Сюэ Мэн тут же вскочил на ноги и буквально влетел в Зал Цинтянь. Когда он подошел ближе и увидел состояние Чу Ваньнина, то, пораженно охнув, повернулся, чтобы схватить старейшину Цзелюй за ворот его одежды:
— Чертов старик! Ты что, не мог сдерживать силу, когда бил его?!
— Сюэ Цзымин! — глаза Чу Ваньнина были закрыты, окровавленные губы с видимым трудом открывались и закрывались, и хотя голос был хриплым, но тон его оставался достаточно властным и угрожающим.
Суставы Сюэ Мэна громко хрустнули, когда он, с трудом разжав пальцы, отпустил старейшину Цзелюя и оттолкнул его в сторону. В этот момент к ним подошел все еще ухмыляющийся Мо Жань. Он был уверен, что, учитывая статус Чу Ваньнина, старейшина Цзелюй воздержится от сильных ударов. Но улыбка буквально примерзла к его лицу, когда он увидел истинное состояние Учителя.
«Чу Ваньнин, неужели ты не сказал старейшине Цзелюю о ране на плече?! Большинство из этих двухсот ударов обрушились именно на раненое плечо. Новые раны легли поверх старых. Чу Ваньнин, ты..... Ты сошел с ума?!»
Зрачки Мо Жаня сузились, а сердце захлестнула волна сильнейшей ненависти. Он и сам не знал, кого именно он сейчас так ненавидел и на что был так зол, но в этот момент внутри него, казалось, вспыхнуло бушующее адское пламя, грозящее выжечь все его нутро дотла. Он привык к тому, что Чу Ваньнин бывал при смерти из-за тех пыток, которым он сам его подвергал.* В прошлом он раз за разом сокрушал его достоинство и осквернял его чистоту. Но Мо Жань не мог вынести, когда Чу Ваньнин был в синяках и ранах, нанесенных ему кем-то другим!
Может быть, потому что он не мог забыть того, что произошло между ними в прошлой жизни, Мо Жань все еще подсознательно чувствовал, что этот человек принадлежит ему одному. Жив он или мертв, ненавидит он его или презирает, но Чу Ваньнин мог принадлежать только ему.
Поначалу Мо Жань даже не возражал против наказания Чу Ваньнина, полагая, что за историю с ранением Ши Мэя ему положена порка, а как старейшина он без особого ущерба для себя вынесет эти двести ударов. Тогда он даже предположить не мог, что кто-то будет бить Учителя по раненому плечу.

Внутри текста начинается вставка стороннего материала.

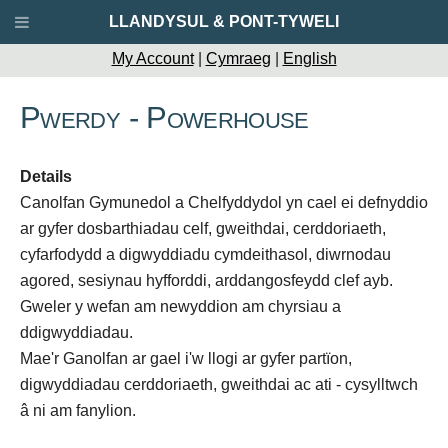
LLANDYSUL & PONT-TYWELI
My Account
|
Cymraeg
|
English
Pwerdy - Powerhouse
Details
Canolfan Gymunedol a Chelfyddydol yn cael ei defnyddio
ar gyfer dosbarthiadau celf, gweithdai, cerddoriaeth,
cyfarfodydd a digwyddiadu cymdeithasol, diwrnodau
agored, sesiynau hyfforddi, arddangosfeydd clef ayb.
Gweler y wefan am newyddion am chyrsiau a
ddigwyddiadau.
Mae'r Ganolfan ar gael i'w llogi ar gyfer partïon,
digwyddiadau cerddoriaeth, gweithdai ac ati - cysylltwch
â ni am fanylion.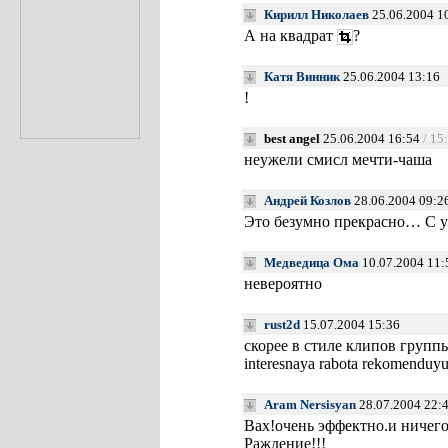
Кирилл Николаев
25.06.2004 1
А на квадрат
?
Катя Винник
25.06.2004 13:16
!
best angel
25.06.2004 16:54
/ 15
неужели смисл мечти-чаша
Aндрей Козлов
28.06.2004 09:2
Это безумно прекрасно… С у
Медведица Ома
10.07.2004 11:
невероятно
rust2d
15.07.2004 15:36
скорее в стиле клипов группы
interesnaya rabota rekomenduy
Aram Nersisyan
28.07.2004 22:
Вах!очень эффектно.и ничего
Раждение!!!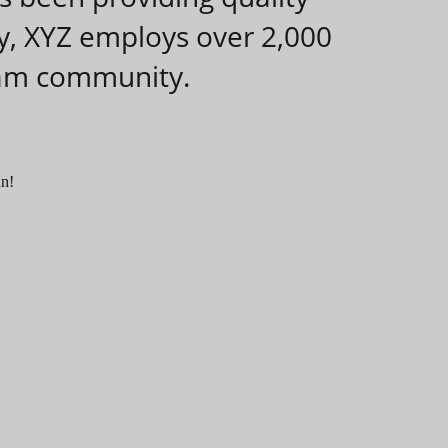
ty, XYZ employs over 2,000
ham community.
un!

Но Чу Ваньнин в самом деле не сказал о своем ранении! Он умолчал об этом! Почему этот безумец так упрям? Зачем он заставляет себя пройти через все это? Что, черт возьми, этот идиот пытается доказать?!
В мыслях был полный хаос. Мо Жань поднял руку, чтобы поддержать Чу Ваньнина, но Сюэ Мэн опередил его и помог ему подняться... На какое-то время рука Мо Жаня так и замерла в воздухе.
Он смотрел, как Чу Ваньнин и поддерживающий его Сюэ Мэн вместе покидают зал, и ощущал, как странное, незнакомое чувство сдавило его грудь. Он хотел пойти следом, но не мог сдвинуться с места.
Все, что было в прошлой жизни, осталось в прошлом. Теперь Чу Ваньнин был только его наставником. Той ненависти и нежности, той чувственной и чарующей запутанной связи между ними как будто и не было.
У него не должно быть таких мыслей. Какая разница, кто теперь бьет Чу Ваньнина, кто его поддерживает и с кем он проводит время? Даже если кто-то убьет его, к нему это не имеет никакого отношения.
Ши Мэй подошел к нему:
— Давай пойдем за ними, посмотрим.
— Я не пойду, Сюэ Мэн справится со всем лучше нас. В любом случае я не могу помочь, а слишком много людей просто добавят суматохи, — выражение лица Мо Жаня не изменилось, но его разум был в хаосе.
Он действительно не понимал, что чувствовал прямо сейчас.
Это ненависть?
*В прошлой жизни, в которой Мо Жань успел натворить много всякого, включая пленение учителя, долгие и разнообразные издевательства над ним, самоубийство и... возрождение в собственном теле в возрасте 15-16 лет с возможностью переиграть жизнь заново.